– Посмейся мне еще, – беззлобно, но при этом без всякого почтения к давно усопшему, отозвался Николай. – И не надейся на то, что нас тут в землю положат, а ты потом за все отыграешься, не будет этого. Так что далеко не уходи, отведешь нас к выходу. А потом надейся, что я про тебя забуду. Сдается мне, что много за тобой разного всякого водится, причем не все относится к дням минувшим.

Коротышка снова явил свои черные зубы, на этот раз в комплекте с синюшным языком, который он нам показал. Был этот язык широким как лопата и с могильным червем, обитающим ровно в его середине. Зрелище, если честно, омерзительное.

Я было хотел зажечь «Маглайт», но Николай шикнул на меня, отобрал у сюртуконосца его фонарь и двинулся вперед.

– Хозяева не любят электрический свет, – негромко объяснил он мне. – Они вообще ничего нового не любят, все технические инновации их раздражают. Ретрограды они и рутинеры. Видал, какие слова я знаю?

Мы шагали между высоченными деревьями, они в этой части кладбища разрослись местами так, что в темноте было даже непонятно, где их кроны.

– Вон он, – шепнул мне Николай через пару минут. – Видишь, могила на холме, и там мужик в черном плаще сидит? Это и есть Хозяин кладбища.

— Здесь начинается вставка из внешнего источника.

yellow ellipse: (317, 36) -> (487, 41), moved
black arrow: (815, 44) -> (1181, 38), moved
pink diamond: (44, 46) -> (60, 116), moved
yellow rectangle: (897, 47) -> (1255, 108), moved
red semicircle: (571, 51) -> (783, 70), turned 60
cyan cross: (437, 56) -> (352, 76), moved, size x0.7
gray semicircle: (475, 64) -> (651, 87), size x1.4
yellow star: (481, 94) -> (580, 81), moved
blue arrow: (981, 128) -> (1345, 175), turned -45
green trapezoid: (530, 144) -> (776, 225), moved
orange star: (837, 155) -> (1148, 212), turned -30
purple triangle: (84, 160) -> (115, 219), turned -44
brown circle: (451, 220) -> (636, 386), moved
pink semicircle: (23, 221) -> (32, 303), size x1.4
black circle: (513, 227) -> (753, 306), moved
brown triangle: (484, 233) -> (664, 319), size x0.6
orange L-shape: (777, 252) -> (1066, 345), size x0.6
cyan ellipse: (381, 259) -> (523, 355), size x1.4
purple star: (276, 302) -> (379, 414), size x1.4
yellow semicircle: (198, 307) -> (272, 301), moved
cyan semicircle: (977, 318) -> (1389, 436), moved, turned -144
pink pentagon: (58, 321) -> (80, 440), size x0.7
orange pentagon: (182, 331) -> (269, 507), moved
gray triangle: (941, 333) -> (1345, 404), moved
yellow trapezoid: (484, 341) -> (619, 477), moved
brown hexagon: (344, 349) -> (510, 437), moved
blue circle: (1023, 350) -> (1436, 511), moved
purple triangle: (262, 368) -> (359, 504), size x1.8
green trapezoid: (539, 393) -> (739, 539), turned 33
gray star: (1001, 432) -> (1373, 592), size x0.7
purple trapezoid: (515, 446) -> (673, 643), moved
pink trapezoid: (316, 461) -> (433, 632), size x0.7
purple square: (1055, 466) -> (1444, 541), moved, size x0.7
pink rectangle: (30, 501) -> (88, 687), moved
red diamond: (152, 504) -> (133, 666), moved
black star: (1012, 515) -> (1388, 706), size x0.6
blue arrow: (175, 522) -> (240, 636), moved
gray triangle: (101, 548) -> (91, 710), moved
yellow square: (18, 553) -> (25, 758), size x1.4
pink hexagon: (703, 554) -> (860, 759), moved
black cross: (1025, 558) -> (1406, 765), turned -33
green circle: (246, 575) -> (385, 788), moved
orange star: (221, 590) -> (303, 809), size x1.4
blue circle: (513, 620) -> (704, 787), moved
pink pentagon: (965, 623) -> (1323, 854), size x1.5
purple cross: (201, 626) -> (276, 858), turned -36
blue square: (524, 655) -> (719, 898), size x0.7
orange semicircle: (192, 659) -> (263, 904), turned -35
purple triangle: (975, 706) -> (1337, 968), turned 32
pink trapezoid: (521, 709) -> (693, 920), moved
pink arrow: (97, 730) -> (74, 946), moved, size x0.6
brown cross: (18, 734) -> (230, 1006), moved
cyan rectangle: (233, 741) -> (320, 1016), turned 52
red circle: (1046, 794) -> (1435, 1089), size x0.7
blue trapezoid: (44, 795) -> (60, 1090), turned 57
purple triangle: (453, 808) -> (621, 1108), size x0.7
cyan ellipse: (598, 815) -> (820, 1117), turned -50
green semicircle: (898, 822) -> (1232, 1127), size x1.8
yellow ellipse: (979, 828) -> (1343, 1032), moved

Ну холмом эту возвышенность я бы не назвал, это слишком громкое слово. Скорее это холмик. Кстати – обычно на городских кладбищах такого не встретишь, они всегда ровные как стол. А тут – вот, имеется. С другой стороны – не так я и много кладбищ видел, а на их старых территориях вовсе не бывал.

На холмике была только одна могила, с толстенной, широченной и тяжеленной даже на вид гранитной плитой, высоким памятником в виде бога Зевса, держащего в руках зигзагообразные молнии, и невысокой оградкой.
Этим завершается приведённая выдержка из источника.